Les interprètes sont tous confondants de justesse, de sensibilité et de virtuosité, à commencer par le mezzo-soprano suédois Ann Hallenberg, captivante et envoûtante Agrippine à la voix limpide et à la présence scénique rayonnante. Comment ne pas céder à la moindre de ses demandes ? Les vocalises de l’air « Alma mia », les apartés de l’aria da capo « Tu ben degno », les passages d’un affect à l’autre (lamento, aria di furore…), le style instrumental, les déclarations impérieuses et les moments d’abattement, les contrastes (aria « Pensieri » par exemple), la drôlerie et la duplicité dans les échanges avec les affranchis, tout semble éminemment naturel tant la maîtrise de la technique et de l’interprétation est grande.
À ses côtés, le mezzo-soprano croate Renata Pokupić campe un Néron convaincant : sa voix chaude et profonde se métamorphose au gré des situations, selon que le personnage cède aux instances de sa mère, veut séduire, ou s’abandonne à l’indignation (formidable aria di tempesta « Come nube che fugge dal vento »). Le soprano Roberta Mameli sait rendre convaincant le rôle de Poppée, fatale séductrice : la voix est agile (aria « Vaghe perle, eletti fiori »), capiteuse (« Bel piacere »). Luigi de Donato est un Claude de grande classe, aux basses profondes et majestueuses, d’une grande agilité sur l’ensemble de la tessiture, et scéniquement parfait, comme tous d’ailleurs.
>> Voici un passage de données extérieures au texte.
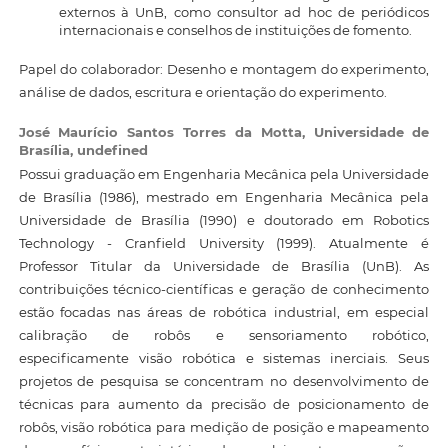
externos à UnB, como consultor ad hoc de periódicos
internacionais e conselhos de instituições de fomento.
Papel do colaborador: Desenho e montagem do experimento,
análise de dados, escritura e orientação do experimento.
José Maurício Santos Torres da Motta,
Universidade de
Brasília, undefined
Possui graduação em Engenharia Mecânica pela Universidade
de Brasília (1986), mestrado em Engenharia Mecânica pela
Universidade de Brasília (1990) e doutorado em Robotics
Technology - Cranfield University (1999). Atualmente é
Professor Titular da Universidade de Brasília (UnB). As
contribuições técnico-científicas e geração de conhecimento
estão focadas nas áreas de robótica industrial, em especial
calibração de robôs e sensoriamento robótico,
especificamente visão robótica e sistemas inerciais. Seus
projetos de pesquisa se concentram no desenvolvimento de
técnicas para aumento da precisão de posicionamento de
robôs, visão robótica para medição de posição e mapeamento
Le contre-ténor américain Lawrence Zazzo, au visage illuminé en permanence d’un immense sourire, émeut particulièrement en Othon, seul personnage de l’opéra qui soit dénué d’arrière-pensées égoïstes et dont Haendel a magnifié musicalement l’innocence et la pureté. Doté d’une voix puissante aux aigus superbes et d’un sens raffiné des nuances, Lawrence Zazzo entre en communion avec l’orchestre dont les sons se mêlent à son chant en une fusion absolue (lamento « Voi che udite », aria « Ti vo’ giusta »). Andrea Arrivabene interprète de manière crédible, dans un rôle de composition, le personnage timide, maladroit et intrigant à la fois de Narcisse, contrastant à merveille avec Clemente Antonio Daliotti, affichant la morgue et l’aisance d’un Pallas à la voix assurée, techniquement impressionnant d’agilité, notamment dans l’aria « La mia sorte fortunata ». Lesbus enfin est interprété par Abramo Rosalen, qui dans un petit rôle sait mettre en valeur une voix de qualité (une seule arietta permet de l’entendre en dehors des récitatifs : « Allegrezza, allegrezza ! » au premier acte).
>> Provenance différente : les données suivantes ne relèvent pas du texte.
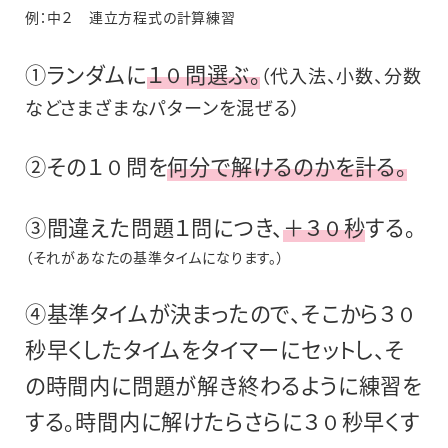
例：中２ 連立方程式の計算練習
①ランダムに
１０問選ぶ。
（代入法、小数、分数
などさまざまなパターンを混ぜる）
②その１０問を
何分で解けるのかを計る。
③間違えた問題１問につき、
＋３０秒
する。
（それがあなたの基準タイムになります。）
④基準タイムが決まったので、そこから３０
秒早くしたタイムをタイマーにセットし、そ
の時間内に問題が解き終わるように練習を
する。時間内に解けたらさらに３０秒早くす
Toutes les conditions étant réunies, les ensembles vocaux sont pure merveille, et le chœur final une véritable apothéose. Le public est conquis, au point de ne pouvoir s’empêcher d’applaudir certains airs au mépris des usages (tant de l’unité dramatique de chaque acte que du lieu de la représentation), provoquant parfois l’attente amusée du chef et des musiciens qui avaient pris le parti d’une narration continue. Magnifique coup d’envoi pour le trentième Festival de Beaune, cette Agrippina apparaît à tous points de vue comme un modèle d’interprétation.